[German Culture Past and Present by Ernest Belfort Bax]@TWC D-Link bookGerman Culture Past and Present CHAPTER IX 3/43
Of course here the economic side of the question played a great part.
The ecclesiastical potentates and those favourable to them dreaded the spread of Protestantism in view of the secularization of religious domains and fiefs.
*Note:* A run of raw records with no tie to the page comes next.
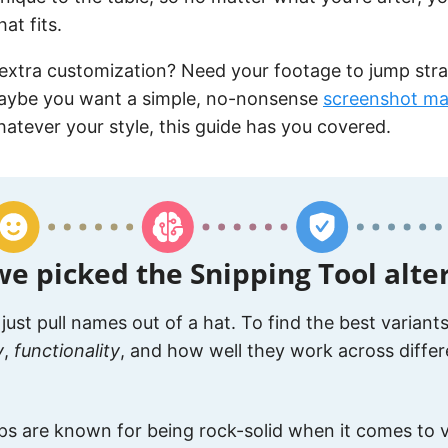
at fits.
extra customization? Need your footage to jump stra
aybe you want a simple, no-nonsense
screenshot ma
atever your style, this guide has you covered.
e picked the Snipping Tool alte
 just pull names out of a hat. To find the best variant
y
,
functionality
, and how well they work across differ
s are known for being rock-solid when it comes to v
This, notwithstanding that there were not wanting bishops and abbots themselves who were not indisposed, as princes of the empire, to appropriate the Church lands, of which they were the trustees, for their own personal possessions. After a short civil war an arrangement was come to at the Treaty of Passau in 1552, which was in the main ratified by the Reichstag held at Augsburg in 1555 (the so-called Peace of Augsburg); but the arrangement was artificial and proved itself untenable as a permanent instrument of peace. During the latter part of the sixteenth century two magnates of the empire, the Duke of Bavaria on the Catholic side and the Calvinist, Christian of Anhalt, on the Protestant, played the chief role, the Lutheran Markgrave of Saxony taking up a moderate position as mediator.
Of the Reichstag of Augsburg it should be said that it had ignored the Calvinist section of the Protestant party altogether, only recognizing the Lutheran.
In 1608 the Protestant Union, which embraced Lutherans and Calvinists alike, was founded under the leadership of Christian of Anhalt.